We'll have to wait for a detection tool to find out for sure.
The blockchain does hold some interesting data when anaylzed. None of it is anything other than a mild curiosity however.
Yes, focusing only on the HDD firmware stuff is scaremongering (LOL), but the entiretyof the thingis very interesting. I can't understand why anyone wouln't be interested, this is James Bond stuff!
All of those countries on the list are of particular CIA/NSA interest. North Korea would probably be on the list too but they don't use Kaspersky. I highly doubt it was deliberate. If Seagate/Western Digital knew what the NSA was up to, they'd sue the NSA for IP theft and most likely win.
Remember: the NSA successfully sabotaged Iran's centrifuges; 'nuff said.
just like any police station.. there is probably at least one cop that you could call dirty but when it comes down to it that cop would save your life from a real criminal.
I'm a united states citizen and I love my country and thank god I dont live in russia or the middle east. I cant count on all my finger and toes all the people in my family alone that have served in the military and worked for various government organizations.

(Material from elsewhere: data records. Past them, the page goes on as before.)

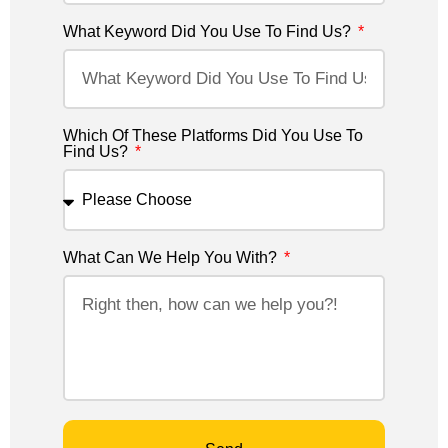
What Keyword Did You Use To Find Us?
Which Of These Platforms Did You Use To
Find Us?
What Can We Help You With?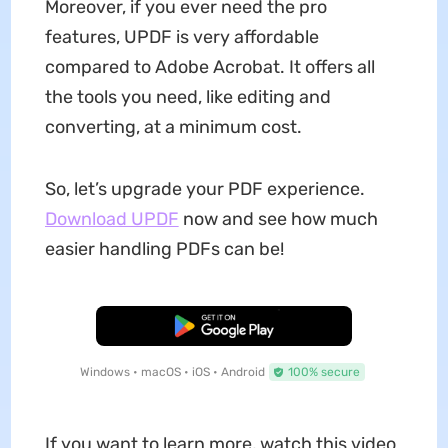
Moreover, if you ever need the pro
features, UPDF is very affordable
compared to Adobe Acrobat. It offers all
the tools you need, like editing and
converting, at a minimum cost.
So, let’s upgrade your PDF experience.
Download UPDF
now and see how much
easier handling PDFs can be!
Free Download
Windows • macOS • iOS • Android
100% secure
If you want to learn more, watch this video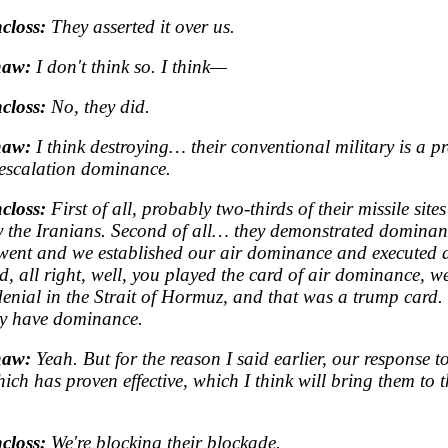
closs:
They asserted it over us.
haw:
I don't think so. I think—
closs:
No, they did.
haw:
I think destroying… their conventional military is a p
 escalation dominance.
closs:
First of all, probably two-thirds of their missile sites 
y the Iranians. Second of all… they demonstrated dominan
ent and we established our air dominance and executed ag
d, all right, well, you played the card of air dominance, we
denial in the Strait of Hormuz, and that was a trump card.
y have dominance.
haw:
Yeah. But for the reason I said earlier, our response to
ich has proven effective, which I think will bring them to 
closs:
We're blocking their blockade.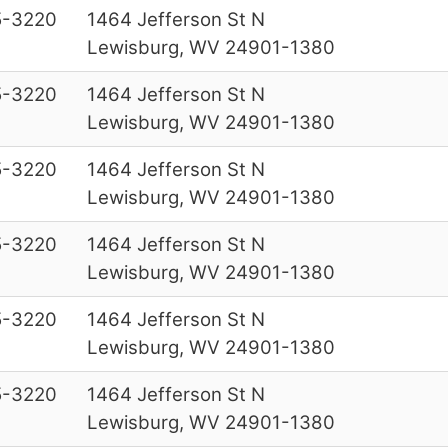
5-3220
1464 Jefferson St N
Lewisburg, WV 24901-1380
5-3220
1464 Jefferson St N
Lewisburg, WV 24901-1380
5-3220
1464 Jefferson St N
Lewisburg, WV 24901-1380
5-3220
1464 Jefferson St N
Lewisburg, WV 24901-1380
5-3220
1464 Jefferson St N
Lewisburg, WV 24901-1380
5-3220
1464 Jefferson St N
Lewisburg, WV 24901-1380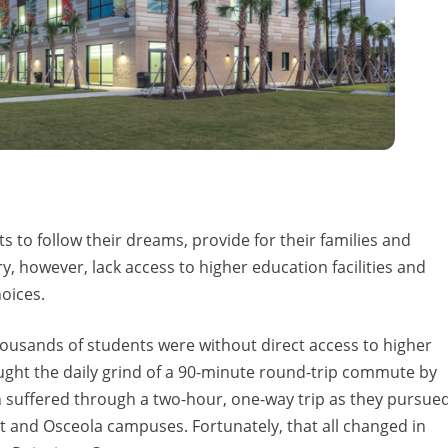
 to follow their dreams, provide for their families and
, however, lack access to higher education facilities and
hoices.
ousands of students were without direct access to higher
ought the daily grind of a 90-minute round-trip commute by
n suffered through a two-hour, one-way trip as they pursue
st and Osceola campuses. Fortunately, that all changed in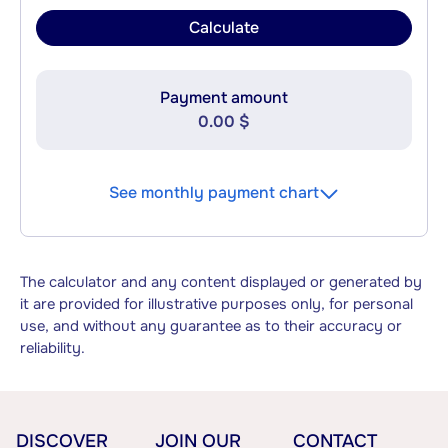
Calculate
Payment amount
0.00 $
See monthly payment chart
The calculator and any content displayed or generated by
it are provided for illustrative purposes only, for personal
use, and without any guarantee as to their accuracy or
reliability.
DISCOVER
JOIN OUR
CONTACT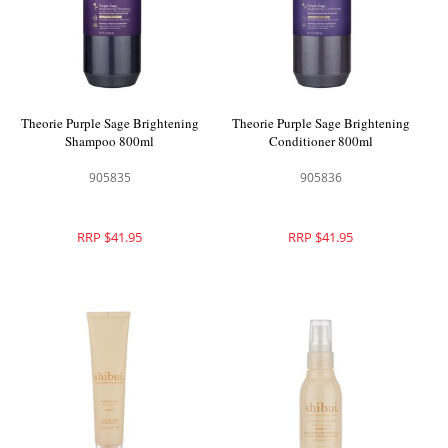
Theorie Purple Sage Brightening
Theorie Purple Sage Brightening
Shampoo 800ml
Conditioner 800ml
905835
905836
RRP $41.95
RRP $41.95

I would be in the military myself but I cant because I have crohns disease.
what is new about this? nothing at all.. they do what they do and you have nothing to worry about if your not breaking laws.

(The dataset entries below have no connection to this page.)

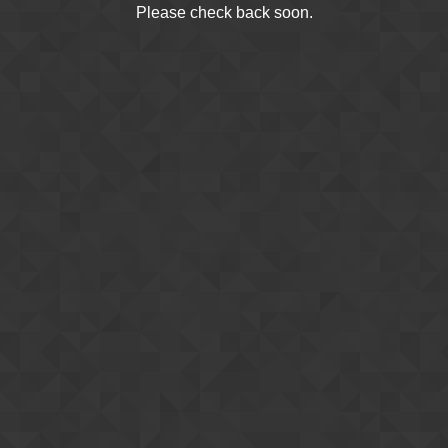
Please check back soon.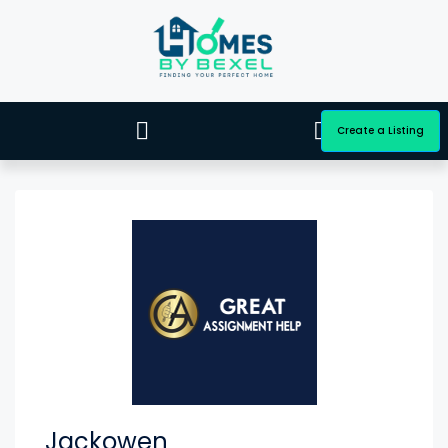
Create a Listing
Jackowen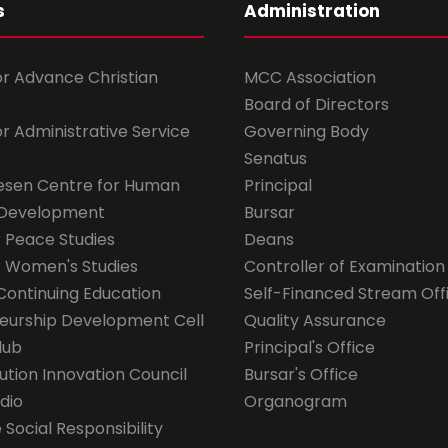
s
Administration
for Advance Christian
MCC Association
Board of Directors
for Administrative Service
Governing Body
Senatus
esen Centre for Human
Principal
 Development
Bursar
r Peace Studies
Deans
r Women's Studies
Controller of Examination
Continuing Education
Self-Financed Stream Off
eurship Development Cell
Quality Assurance
lub
Principal's Office
ution Innovation Council
Bursar's Office
dio
Organogram
Social Responsibility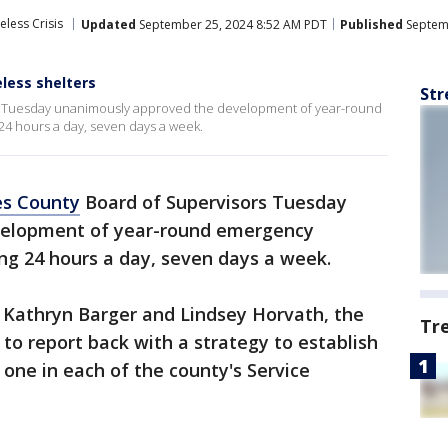
less Crisis
Updated
September 25, 2024 8:52 AM PDT
Published
Septemb
ess shelters
Str
s Tuesday unanimously approved the development of year-round
4 hours a day, seven days a week.
es County
Board of Supervisors Tuesday
velopment of year-round emergency
ng 24 hours a day, seven days a week.
 Kathryn Barger and Lindsey Horvath, the
Tr
to report back with a strategy to establish
 one in each of the county's Service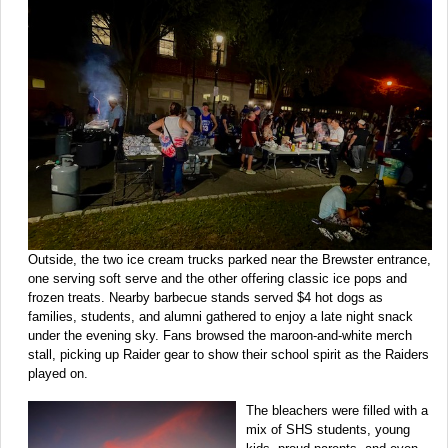
Outside, the two ice cream trucks parked near the Brewster entrance,
one serving soft serve and the other offering classic ice pops and
frozen treats. Nearby barbecue stands served $4 hot dogs as
families, students, and alumni gathered to enjoy a late night snack
under the evening sky. Fans browsed the maroon-and-white merch
stall, picking up Raider gear to show their school spirit as the Raiders
played on.
The bleachers were filled with a
mix of SHS students, young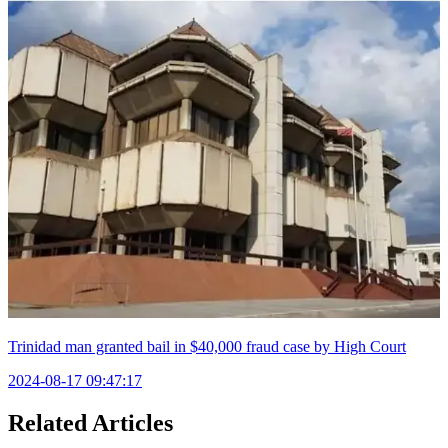
Trinidad man granted bail in $40,000 fraud case by High Court
2024-08-17 09:47:17
Related Articles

if countries want to scared about american made technology and not buy it so what.. no awesome Intel cpu's for you then.
we could use our industry and jobs back anyway... some of the stuff we get from other parts of the world is serious crap that we dont need at all.
yup load up the manufacturing lines with the lowest quality stuff we got since this order is going to the united states even though they will come in guns blazing for us if we ever ask for help.

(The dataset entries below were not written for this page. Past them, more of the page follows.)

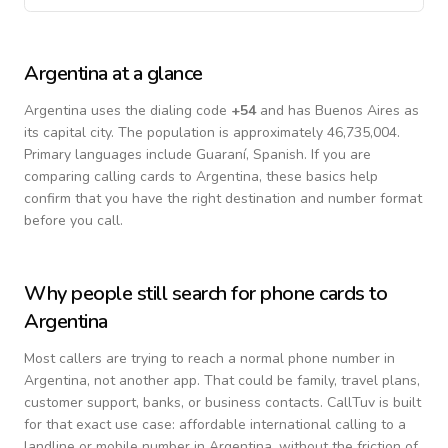
Argentina
at a glance
Argentina
uses the dialing code
+
54
and has Buenos Aires as
its capital city.
The population is approximately 46,735,004.
Primary languages include
Guaraní, Spanish
. If you are
comparing calling cards to
Argentina
, these basics help
confirm that you have the right destination and number format
before you call.
Why people still search for phone cards to
Argentina
Most callers are trying to reach a normal phone number in
Argentina
, not another app. That could be family, travel plans,
customer support, banks, or business contacts. CallTuv is built
for that exact use case: affordable international calling to a
landline or mobile number in
Argentina
, without the friction of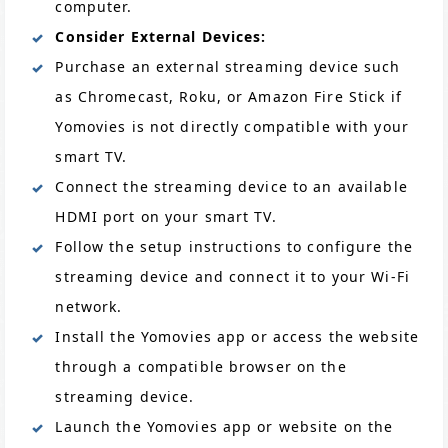
computer.
Consider External Devices:
Purchase an external streaming device such
as Chromecast, Roku, or Amazon Fire Stick if
Yomovies is not directly compatible with your
smart TV.
Connect the streaming device to an available
HDMI port on your smart TV.
Follow the setup instructions to configure the
streaming device and connect it to your Wi-Fi
network.
Install the Yomovies app or access the website
through a compatible browser on the
streaming device.
Launch the Yomovies app or website on the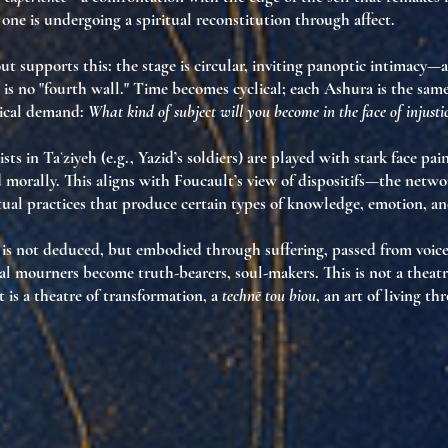
 one is undergoing a
spiritual reconstitution through affect
.
ut supports this: the stage is circular, inviting
panoptic intimacy
—a
is no "fourth wall." Time becomes cyclical;
each Ashura is the sam
hical demand:
What kind of subject will you become in the face of injusti
sts in Taʿziyeh
(e.g., Yazid’s soldiers) are played with stark face pai
 morally. This aligns with Foucault’s view of
dispositifs
—the network
itual practices that produce certain types of knowledge, emotion, an
h is not deduced, but
embodied through suffering
, passed from voice
tual mourners become
truth-bearers
,
soul-makers
. This is not a theatr
 is a
theatre of transformation
, a
technē tou biou
, an art of living th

Let me paraphrase: "you have nothing to worry about if" if you're an obedient government pawn. Step out of line and they know more about you than you know about yourself. Information is power.
It's a scary world we live in and people saying things like "if you've got nothing to hide, why worry?" really need to think about what they are endorsing.
But now *I* am getting too political... :P
Believe it or not nearly everyone thinks they are doing good. Doesn't matter what it is. And the propaganda apparently works great to divide people along ideological lines that make no sense. How do you think the Nazis came to being, and every other similar regime? Atrocities are committed by "good" people just doing their job and following the herd. It's easy to believe it's right and good when most everyone around you is doing the same thing. Demonize a group and then pile on. And the few who protest are traitors, cowards, terrorists. Which makes it that much easier to decide to go along. Not many are willing to risk their lives for a principal... particularly when doing so would be futile.
None of the totalitarian regimes in the past had anything like the kind of information the NSA is accumulating. Add to that the drone and robotic advances that will soon make it easy for a handful of people under the auspices of the government to wield incredible power over a large population.
The guys who founded this country were well aware of the dangers of power. This is power like the world has never seen before and should be illegal according to our constitution... but for some reason it's allowed.
there is a campaign of fear and it will render us all weak and powerless if we let it
if you like rock music and some food for thought.. tool showed me many things about what we all really are
Fear is exactly how this whole thing is sold. Be very afraid of what the "terrorists" will do. Save us Big Brother! We have nothing to hide... we trust you... we *love* you!
yeah.... the NSA is all above-board...
firstlook.org/theintercept/2015/02/19/great-sim-heist/
He had two choices after spilling the beans. Come back to the US and spend the rest of his life in jail, or seek asylum. Russia was the only place he was safe. When the Bolivian president (while at a meeting in Russia) stated that Snowden might be allowed asylum, his plane was redirected and searched on the way home. So ya... leaving Russia could be risky.